Он сел за руль, я устроился рядом с ним. Он тотчас обратил внимание на серебряную кнопку, установленную господином Клеммом на приборной панели.
— Посигнальте.
Он нажал на кнопку.
АЛ-ЛИ-ЛУ-ЙЯ!
АЛ-ЛИ-ЛУ-ЙЯ! —
разнесся усиленный автоаккумулятором ликующий возглас рожка среди голых деревьев, лунных теней, развалин и стен еще уцелевших домов. Серебристо. Прозрачно. Победоносно. От изумления Пальмквист вытаращил глаза и принялся восхищенно трясти мою руку:
— Благодарю вас! Это фантастично! Именно этот такт… Именно этот…
Но для давно уже взвинченных ушей соседей звук рожка в столь редкой ночной тишине оказался слишком громким. Тут же распахнулось несколько окон:
— Was ist da los?!
— Donnerwetter, schon wieder Fliegeralarm?
— Wieder die verdammten Tommies?!
— Oder doch nicht?[5]
— Поехали! — сказал Пальмквист.

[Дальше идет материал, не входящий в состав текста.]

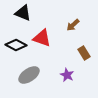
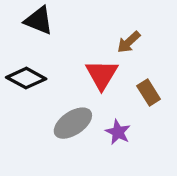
red triangle: (42, 38) -> (102, 74), moved, turned 42
gray ellipse: (29, 75) -> (73, 123), moved

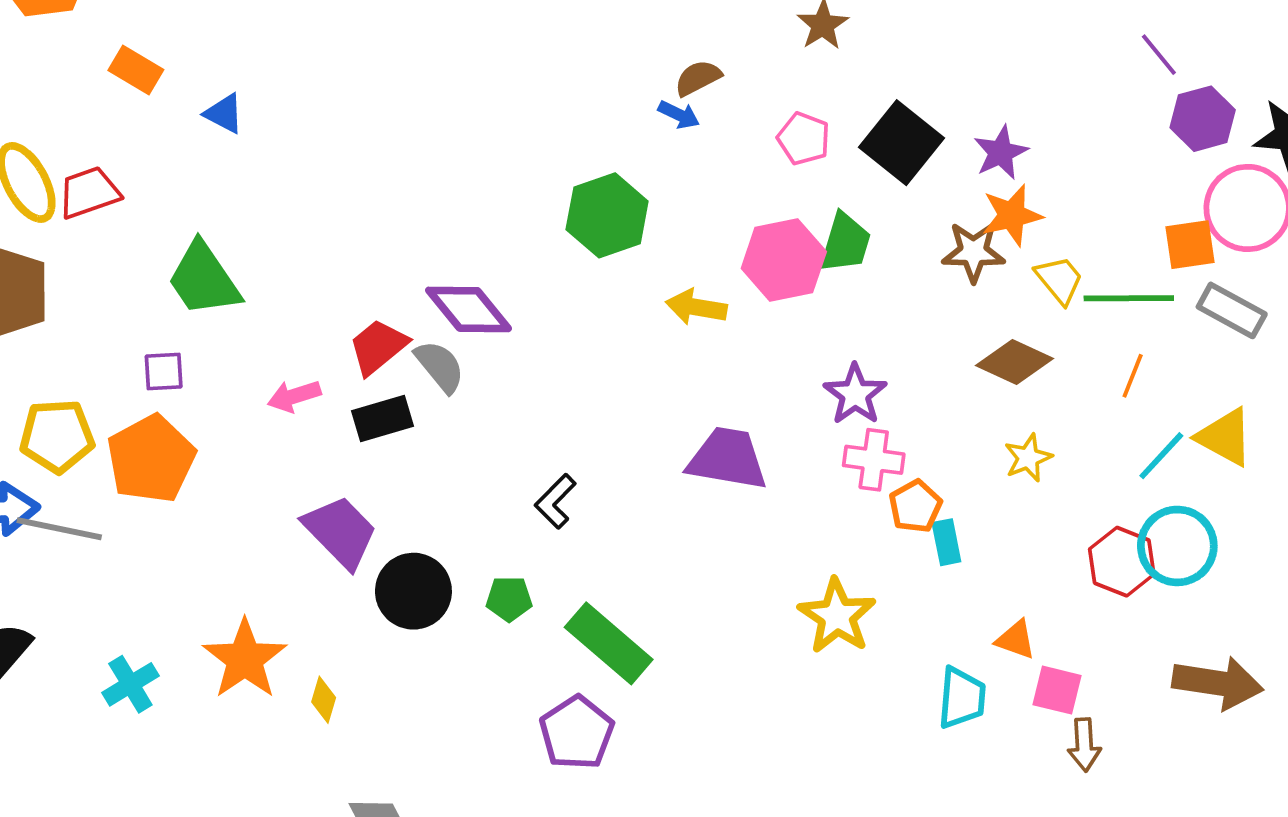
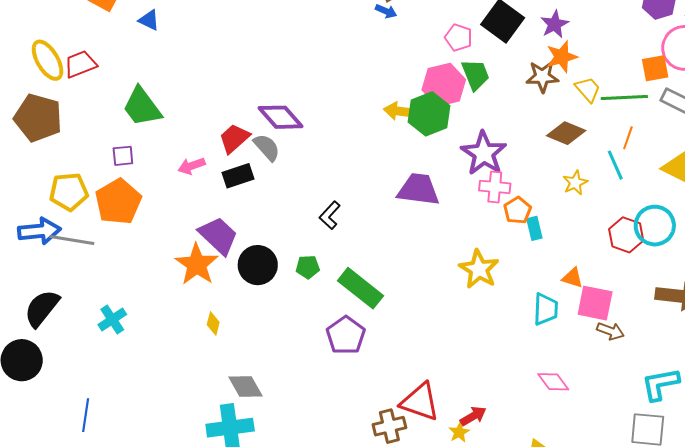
pink pentagon: (804, 139) -> (459, 38), moved
green hexagon: (607, 215) -> (429, 114), moved
green trapezoid: (845, 243) -> (475, 75), turned -36
purple star: (855, 394) -> (484, 153), size x1.4
cyan line: (1161, 456) -> (615, 165), moved, turned -64
orange star: (245, 659) -> (197, 264), moved
pink square: (1057, 690) -> (595, 303), size x1.4
brown arrow: (1084, 745) -> (610, 331), turned -64

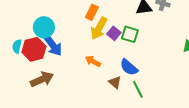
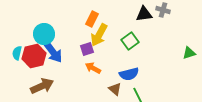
purple square: (114, 33) -> (87, 49), moved, turned 32
green square: (130, 34) -> (130, 41), turned 36
blue semicircle: (129, 67) -> (129, 74), turned -54

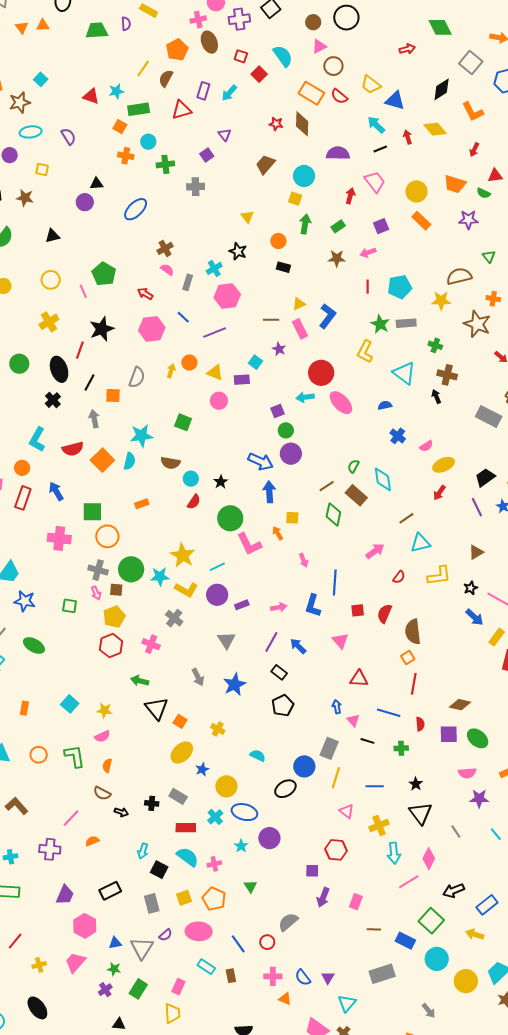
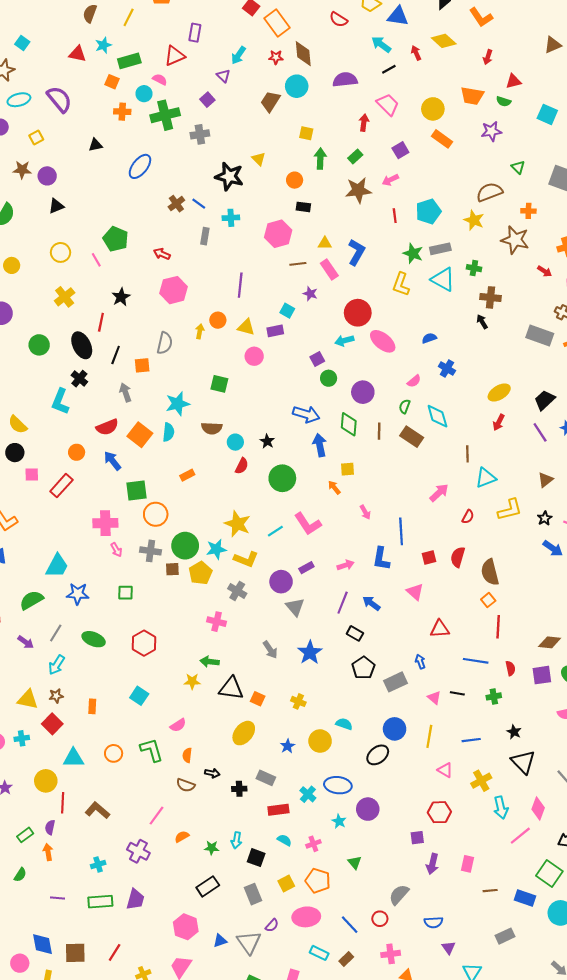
brown semicircle: (166, 78) -> (90, 13), moved
cyan arrow: (229, 93) -> (238, 55), moved
orange rectangle: (311, 93) -> (277, 23), moved, turned 30
purple semicircle: (68, 136) -> (59, 99), size x1.5
green cross: (165, 164) -> (165, 115), size x1.5
yellow square: (42, 169) -> (36, 138), turned -32
cyan circle: (304, 176) -> (297, 86), moved
purple circle: (85, 202) -> (47, 176), moved
black star: (238, 251) -> (229, 176), moved, size x1.5
brown star: (337, 258) -> (358, 190), size x1.4
cyan cross: (214, 268) -> (231, 218), turned 35
pink semicircle: (167, 270) -> (160, 79), moved
pink hexagon: (227, 296) -> (278, 234), moved
yellow star: (441, 301) -> (474, 220), turned 30
yellow triangle: (299, 304) -> (325, 243), turned 32
blue line: (183, 317) -> (199, 204), moved
black star: (102, 329) -> (121, 297), size x0.7
purple line: (215, 332) -> (240, 285), turned -55
cyan triangle: (404, 373) -> (443, 279), moved
cyan L-shape: (37, 439) -> (60, 402), moved
pink semicircle: (426, 446) -> (414, 381), moved
purple circle: (291, 454) -> (363, 392), moved
orange circle: (22, 468) -> (77, 452), moved
brown line: (327, 486) -> (379, 431), turned -49
blue arrow: (56, 491) -> (112, 461), moved
red rectangle: (23, 498) -> (61, 486), turned 30
green diamond: (333, 514) -> (349, 424), moved
brown line: (406, 518) -> (467, 454), turned -49
pink L-shape: (249, 544) -> (308, 524), moved
pink arrow: (96, 593) -> (116, 550), moved
purple circle: (217, 595) -> (281, 582), moved
yellow pentagon: (114, 617) -> (200, 573), moved
red hexagon: (111, 646) -> (144, 643), moved
black triangle: (157, 708) -> (231, 688), turned -35
yellow star: (104, 710) -> (192, 681), moved
pink triangle: (353, 720) -> (434, 698), moved
gray rectangle: (329, 748) -> (396, 682), moved, turned 50
yellow ellipse: (182, 753) -> (244, 733), moved
yellow circle: (226, 786) -> (320, 741), moved
black arrow: (121, 812) -> (212, 773), moved
purple cross: (50, 849) -> (138, 851), turned 30
cyan semicircle: (188, 857) -> (284, 840), size x0.6
purple trapezoid: (65, 895) -> (135, 899), moved
green star: (114, 969) -> (212, 848), moved
gray rectangle: (382, 974) -> (505, 936), size x0.7
brown rectangle: (231, 976) -> (346, 959), turned 64
blue semicircle: (303, 978) -> (433, 922), moved, turned -48

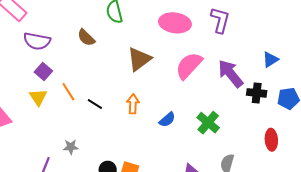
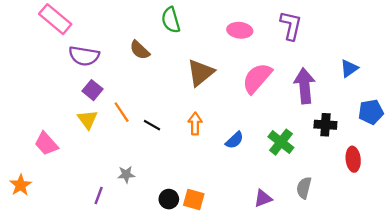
pink ellipse: (175, 23) -> (240, 30), size x0.7
purple arrow: (231, 74) -> (305, 86), turned 36
black cross: (257, 93) -> (325, 125), moved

Он включил двигатель, и мы рванули со двора.
— И помчались по улицам города. Я не очень-то помню детали этой поездки, — продолжал доктор. — Верх автомобиля из кожзаменителя в ту мартовскую ночь был, конечно, поднят — как-никак два-три градуса мороза. Это была такая то открытая, то закрытая машина. Но мы опустили стекла в дверцах. Чтобы ветер свистел в ушах. И чем сильнее он свистел, тем сильнее шампанское и коньяк ударяли нам в голову. Мне во всяком случае. Развалины, деревья, дома, смехотворно выровненные вдоль дороги обвалы домов, группки разбирающих завалы людей, полицейские — все это проносилось мимо. То один, то другой полицейский пытался нас остановить, но отскакивал, разглядев дипломатический номер. И через каждые сто метров Пальмквист сигналил:
АЛ-ЛИ-ЛУ-ЙЯ!
АЛ-ЛИ-ЛУ-ЙЯ!
И это доставляло нам дьявольскую радость. Понимаете, это было восхитительно и так по-хулигански — то, что этот такт… — Доктор поднес опорожненную кружку к губам и пропел «аллилуйя», и кружка откликнулась втрое громче, так что свисавшие с деревянных решеток портянки колыхнулись.
АЛ-ЛИ-ЛУ-ЙЯ!
АЛ-ЛИ-ЛУ-ЙЯ!
— …что этот такт, — повторил доктор, — прославлял Господа, а ведь такой Бог был в Великой Германии персоной нон грата. Поскольку он был не признанным государственной церковью богом в сапогах и с железным крестом, а вездесущим триединым Всевышним Генделя. И главное: восхитительное хулиганство состояло в том, что слово, спрятанное в звучании рожка, — восхвалим Иегову, не так ли, — было неуловимо на иврите. Короче, мы подложили им свинью…
Доктор продолжал:
— Я плохо помню, как я попал домой. Пальмквист помог мне подняться по лестнице, накрыл на диване пледом, поставил на проигрыватель пластинку с «Мессией», уменьшил звук и на цыпочках вышел из комнаты. Ну, я выспался — насколько это позволило ухо, прислушиваясь сквозь сон и сквозь «Аллилуйя» к сигналу воздушной тревоги. А Пальмквист с тех пор радостно разъезжал по Берлину с новым рожком. Настолько радостно, насколько это позволяли обстоятельства жизни. А это значит скорее неистово, чем радостно. Поскольку бомбежки становились все ожесточеннее, а террор все кошмарнее. Особенно после двадцатого июля, конечно. Но я забежал вперед. Я хотел сказать, что по продуктовым талонам нам выдавали все меньше маргарина, а в хлеб все больше подмешивали опилок. Пальмквиста это, естественно, не затрагивало. И во второй половине марта он снова навестил меня. Дом, где я проживал, все еще стоял, но последние бомбежки его сильно потрепали. Там, где Пальмквист обычно ставил машину, зияла воронка. Окна были забиты фанерой, а электрическую проводку еще не починили, и в комнатах временно горели свечи. Дня рождения на этот раз у него не было, поэтому он поднялся наверх с одним портфелем. Мне сразу бросилось в глаза, что портфель заметно, я почувствовал — зловеще, увесист. Оказалось, из-за двух бутылок мумма.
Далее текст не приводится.